Dataset extract —

■ ■ ■

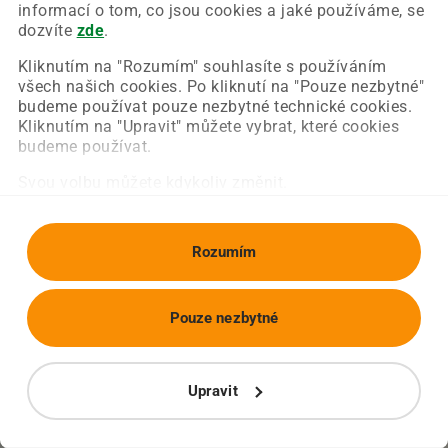
Chyba nastala na naší straně a už ji opravujeme.
informací o tom, co jsou cookies a jaké používáme, se
Zkuste prosím znovu načíst požadovanou stránku.
dozvíte
zde
.
Kliknutím na "Rozumím" souhlasíte s používáním
všech našich cookies. Po kliknutí na "Pouze nezbytné"
Obnovit stránku
Úvodní strana
budeme používat pouze nezbytné technické cookies.
Kliknutím na "Upravit" můžete vybrat, které cookies
budeme používat.
Svou volbu můžete kdykoliv změnit.
Rozumím
Pouze nezbytné
Upravit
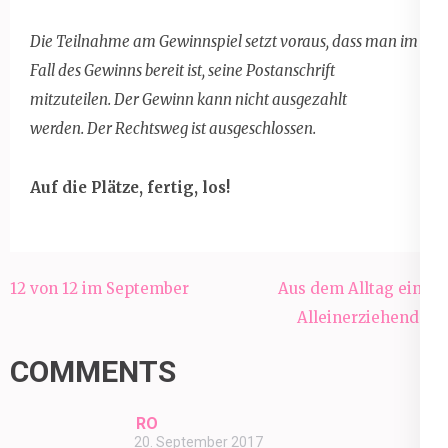
Die Teilnahme am Gewinnspiel setzt voraus, dass man im
Fall des Gewinns bereit ist, seine Postanschrift
mitzuteilen. Der Gewinn kann nicht ausgezahlt
werden. Der Rechtsweg ist ausgeschlossen.
Auf die Plätze, fertig, los!
Beitragsnavigation
12 von 12 im September
Aus dem Alltag einer
Alleinerziehenden
COMMENTS
RO
20. September 2017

■ ■ ■

What needs to be done —
Return a verbatim transcription of the data, omitting all images.

Exercise answer —
Chyba nastala na naší straně a už ji opravujeme.
informací o tom, co jsou cookies a jaké používáme, se
Zkuste prosím znovu načíst požadovanou stránku.
dozvíte
zde
.
Kliknutím na "Rozumím" souhlasíte s používáním
všech našich cookies. Po kliknutí na "Pouze nezbytné"
Obnovit stránku
Úvodní strana
budeme používat pouze nezbytné technické cookies.
Kliknutím na "Upravit" můžete vybrat, které cookies
budeme používat.
Svou volbu můžete kdykoliv změnit.
Rozumím
Pouze nezbytné
Upravit
Die Teilnahme am Gewinnspiel setzt voraus, dass man im
Fall des Gewinns bereit ist, seine Postanschrift
mitzuteilen. Der Gewinn kann nicht ausgezahlt
werden. Der Rechtsweg ist ausgeschlossen.
Auf die Plätze, fertig, los!
Beitragsnavigation
12 von 12 im September
Aus dem Alltag einer
Alleinerziehenden
COMMENTS
RO
20. September 2017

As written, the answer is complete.